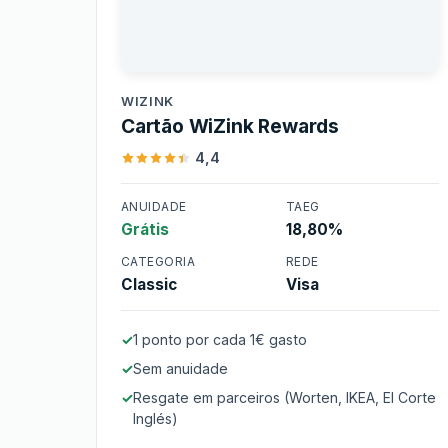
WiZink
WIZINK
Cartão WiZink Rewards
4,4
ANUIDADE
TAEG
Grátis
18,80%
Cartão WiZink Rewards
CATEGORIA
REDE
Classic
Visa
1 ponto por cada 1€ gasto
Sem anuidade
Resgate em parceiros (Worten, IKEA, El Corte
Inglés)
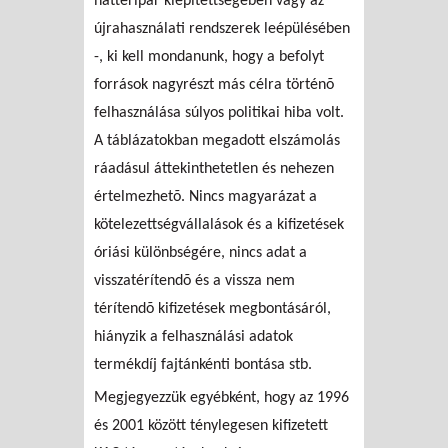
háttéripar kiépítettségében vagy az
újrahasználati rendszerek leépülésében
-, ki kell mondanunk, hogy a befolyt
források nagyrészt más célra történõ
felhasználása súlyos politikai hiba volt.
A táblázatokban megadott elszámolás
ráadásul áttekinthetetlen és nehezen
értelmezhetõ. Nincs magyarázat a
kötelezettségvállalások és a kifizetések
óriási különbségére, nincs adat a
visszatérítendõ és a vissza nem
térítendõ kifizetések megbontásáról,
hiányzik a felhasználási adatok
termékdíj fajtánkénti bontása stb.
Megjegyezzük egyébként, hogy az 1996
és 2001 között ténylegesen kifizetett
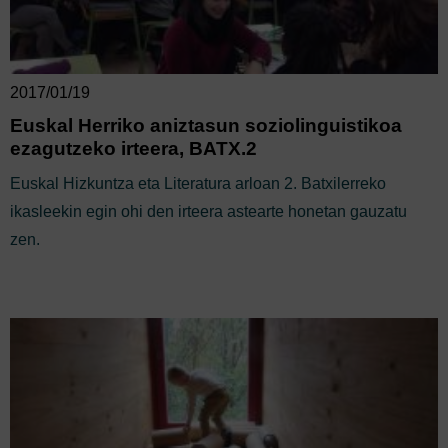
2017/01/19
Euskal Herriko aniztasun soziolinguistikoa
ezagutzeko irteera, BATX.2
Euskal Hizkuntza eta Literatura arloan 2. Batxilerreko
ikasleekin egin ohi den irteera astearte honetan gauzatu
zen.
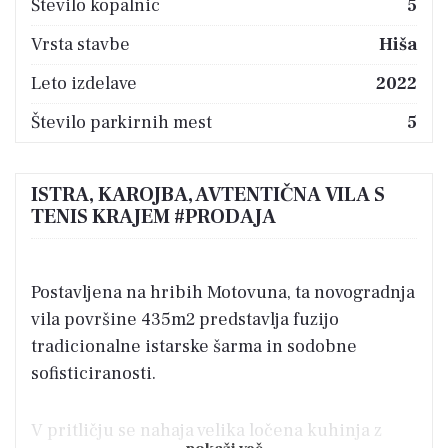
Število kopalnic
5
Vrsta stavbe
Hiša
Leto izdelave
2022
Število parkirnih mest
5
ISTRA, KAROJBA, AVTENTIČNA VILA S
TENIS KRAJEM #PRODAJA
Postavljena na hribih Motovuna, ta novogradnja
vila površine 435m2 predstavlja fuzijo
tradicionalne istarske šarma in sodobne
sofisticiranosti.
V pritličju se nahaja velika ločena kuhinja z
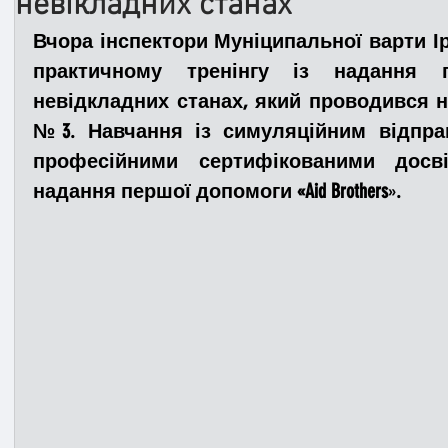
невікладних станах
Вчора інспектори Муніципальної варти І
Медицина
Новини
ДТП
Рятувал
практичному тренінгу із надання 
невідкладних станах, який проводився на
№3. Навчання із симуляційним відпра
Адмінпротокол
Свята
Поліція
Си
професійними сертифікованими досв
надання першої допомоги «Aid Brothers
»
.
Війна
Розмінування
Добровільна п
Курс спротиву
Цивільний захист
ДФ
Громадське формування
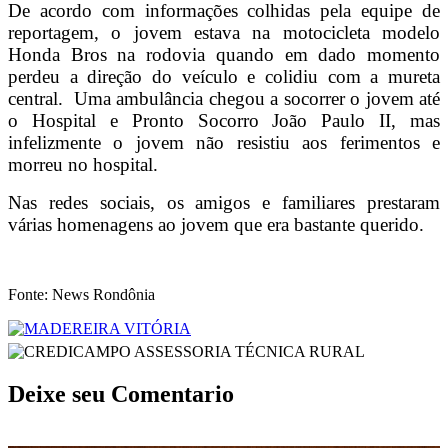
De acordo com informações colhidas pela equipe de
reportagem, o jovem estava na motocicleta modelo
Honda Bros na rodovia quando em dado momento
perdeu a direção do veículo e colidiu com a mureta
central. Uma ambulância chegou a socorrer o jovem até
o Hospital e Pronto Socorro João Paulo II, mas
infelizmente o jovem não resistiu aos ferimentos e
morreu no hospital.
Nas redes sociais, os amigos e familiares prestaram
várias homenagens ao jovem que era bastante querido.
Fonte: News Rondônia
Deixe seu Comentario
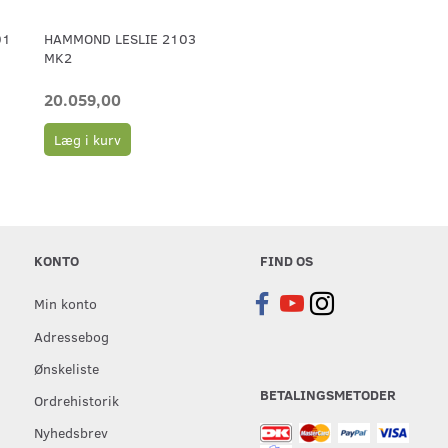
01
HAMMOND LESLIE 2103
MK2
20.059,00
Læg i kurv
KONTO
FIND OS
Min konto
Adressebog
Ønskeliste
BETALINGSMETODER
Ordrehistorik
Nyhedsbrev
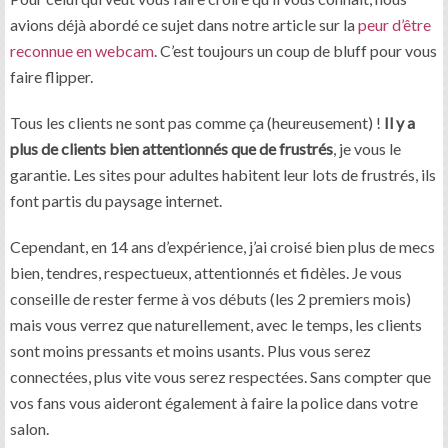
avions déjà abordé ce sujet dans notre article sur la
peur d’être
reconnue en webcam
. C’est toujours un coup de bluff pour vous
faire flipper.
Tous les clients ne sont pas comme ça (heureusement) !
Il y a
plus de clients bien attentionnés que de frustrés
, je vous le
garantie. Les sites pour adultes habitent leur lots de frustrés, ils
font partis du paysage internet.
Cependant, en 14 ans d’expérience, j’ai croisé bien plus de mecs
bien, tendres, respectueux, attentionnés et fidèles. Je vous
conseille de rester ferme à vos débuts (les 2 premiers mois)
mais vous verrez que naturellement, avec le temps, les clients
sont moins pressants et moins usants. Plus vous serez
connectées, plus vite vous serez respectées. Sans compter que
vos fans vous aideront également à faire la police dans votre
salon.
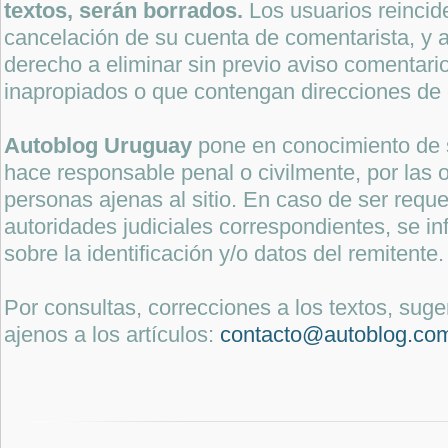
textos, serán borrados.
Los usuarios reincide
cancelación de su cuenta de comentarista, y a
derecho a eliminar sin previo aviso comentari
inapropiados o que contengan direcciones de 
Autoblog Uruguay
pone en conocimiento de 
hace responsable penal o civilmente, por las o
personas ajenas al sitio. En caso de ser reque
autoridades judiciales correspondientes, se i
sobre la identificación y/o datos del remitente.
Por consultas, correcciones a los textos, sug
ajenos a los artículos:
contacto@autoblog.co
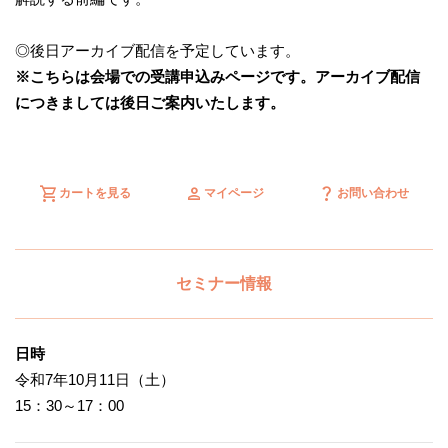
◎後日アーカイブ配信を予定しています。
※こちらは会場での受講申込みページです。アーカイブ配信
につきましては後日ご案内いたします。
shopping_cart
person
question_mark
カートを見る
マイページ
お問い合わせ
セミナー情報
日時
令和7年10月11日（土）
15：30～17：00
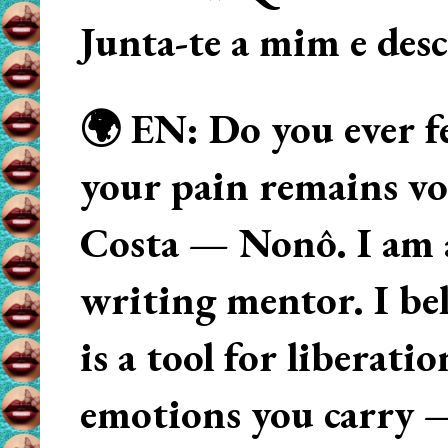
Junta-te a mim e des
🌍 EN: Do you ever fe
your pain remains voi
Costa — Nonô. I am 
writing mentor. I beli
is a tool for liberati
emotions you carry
-----
▸ Try it: Every line of the material must be reproduced verbatim; the pictures are to be omitted.

▸ Written response:
WiZink
WIZINK
Cartão WiZink Rewards
4,4
ANUIDADE
TAEG
Grátis
18,80%
Cartão WiZink Rewards
CATEGORIA
REDE
Classic
Visa
1 ponto por cada 1€ gasto
Sem anuidade
Resgate em parceiros (Worten, IKEA, El Corte
Inglés)
háttéripar kiépítettségében vagy az
újrahasználati rendszerek leépülésében
-, ki kell mondanunk, hogy a befolyt
források nagyrészt más célra történõ
felhasználása súlyos politikai hiba volt.
A táblázatokban megadott elszámolás
ráadásul áttekinthetetlen és nehezen
értelmezhetõ. Nincs magyarázat a
kötelezettségvállalások és a kifizetések
óriási különbségére, nincs adat a
visszatérítendõ és a vissza nem
térítendõ kifizetések megbontásáról,
hiányzik a felhasználási adatok
termékdíj fajtánkénti bontása stb.
Megjegyezzük egyébként, hogy az 1996
és 2001 között ténylegesen kifizetett
2017/01/19
Euskal Herriko aniztasun soziolinguistikoa
ezagutzeko irteera, BATX.2
Euskal Hizkuntza eta Literatura arloan 2. Batxilerreko
ikasleekin egin ohi den irteera astearte honetan gauzatu
zen.
Število kopalnic
5
Vrsta stavbe
Hiša
Leto izdelave
2022
Število parkirnih mest
5
ISTRA, KAROJBA, AVTENTIČNA VILA S
TENIS KRAJEM #PRODAJA
Postavljena na hribih Motovuna, ta novogradnja
vila površine 435m2 predstavlja fuzijo
tradicionalne istarske šarma in sodobne
sofisticiranosti.
V pritličju se nahaja velika ločena kuhinja z
невікладних станах
Вчора інспектори Муніципальної варти І
Медицина
Новини
ДТП
Рятувал
практичному тренінгу із надання 
невідкладних станах, який проводився на
№3. Навчання із симуляційним відпра
Адмінпротокол
Свята
Поліція
Си
професійними сертифікованими досв
надання першої допомоги «Aid Brothers
»
.
Війна
Розмінування
Добровільна п
Курс спротиву
Цивільний захист
ДФ
Громадське формування
De acordo com informações colhidas pela equipe de
reportagem, o jovem estava na motocicleta modelo
Honda Bros na rodovia quando em dado momento
perdeu a direção do veículo e colidiu com a mureta
central. Uma ambulância chegou a socorrer o jovem até
o Hospital e Pronto Socorro João Paulo II, mas
infelizmente o jovem não resistiu aos ferimentos e
morreu no hospital.
Nas redes sociais, os amigos e familiares prestaram
várias homenagens ao jovem que era bastante querido.
Fonte: News Rondônia
Deixe seu Comentario
01
HAMMOND LESLIE 2103
MK2
20.059,00
Læg i kurv
KONTO
FIND OS
Min konto
Adressebog
Ønskeliste
BETALINGSMETODER
Ordrehistorik
Nyhedsbrev
avions déjà abordé ce sujet dans notre article sur la
peur d’être
reconnue en webcam
. C’est toujours un coup de bluff pour vous
faire flipper.
Tous les clients ne sont pas comme ça (heureusement) !
Il y a
plus de clients bien attentionnés que de frustrés
, je vous le
garantie. Les sites pour adultes habitent leur lots de frustrés, ils
font partis du paysage internet.
Cependant, en 14 ans d’expérience, j’ai croisé bien plus de mecs
bien, tendres, respectueux, attentionnés et fidèles. Je vous
conseille de rester ferme à vos débuts (les 2 premiers mois)
mais vous verrez que naturellement, avec le temps, les clients
sont moins pressants et moins usants. Plus vous serez
connectées, plus vite vous serez respectées. Sans compter que
vos fans vous aideront également à faire la police dans votre
salon.
textos, serán borrados.
Los usuarios reincide
cancelación de su cuenta de comentarista, y a
derecho a eliminar sin previo aviso comentari
inapropiados o que contengan direcciones de 
Autoblog Uruguay
pone en conocimiento de 
hace responsable penal o civilmente, por las o
personas ajenas al sitio. En caso de ser reque
autoridades judiciales correspondientes, se i
sobre la identificación y/o datos del remitente.
Por consultas, correcciones a los textos, sug
ajenos a los artículos:
contacto@autoblog.co
◎後日アーカイブ配信を予定しています。
※こちらは会場での受講申込みページです。アーカイブ配信
につきましては後日ご案内いたします。
shopping_cart
person
question_mark
カートを見る
マイページ
お問い合わせ
セミナー情報
日時
令和7年10月11日（土）
15：30～17：00
Junta-te a mim e des
🌍 EN: Do you ever fe
your pain remains voi
Costa — Nonô. I am 
writing mentor. I beli
is a tool for liberati
emotions you carry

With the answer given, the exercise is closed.